Perbuatan itu kepergok oleh LK, ibu balita tersebut. LK mengungkapkan, anaknya yang masih berusia dua tahun itu dicekoki obat keras Deksametason dan Pronicy oleh baby sitter kepercayaannya tersebut.

"Baby sitter NR ternyata sudah setahun lebih melakukan perbuatan itu kepada anak saya. Akibatnya sang anak mengalami gangguan kesehatan hingga gangguan pada hormon pertumbuhannya," ujar LK saat berbincang dengan liputan6.com di Surabaya, Senin (14/10/2024).

LK mengatakan, dirinya awalnya menemukan obat berwarna oranye dan biru yang diberikan kepada sang anak. 

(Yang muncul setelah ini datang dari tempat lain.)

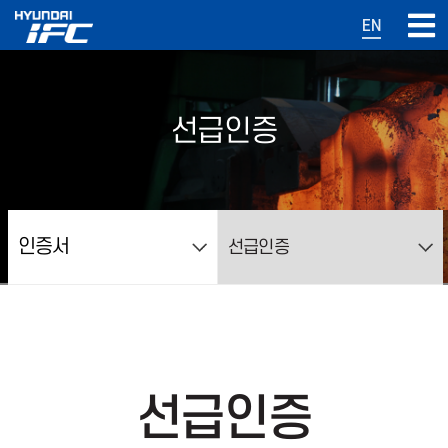
EN
선급인증
선급인증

Obat tersebut, lanjut LK, berwarna biru segi lima dan oranye berbentuk lonjong yang ditemukan di sebuah toples warna putih yang disimpan di laci lemari kamar mandi balita EL.

"Itu obat deksametason dan pronicy. Obat keras buat kalangan dewasa. Apa jadinya kalau diminumkan ke baby," ucapnya.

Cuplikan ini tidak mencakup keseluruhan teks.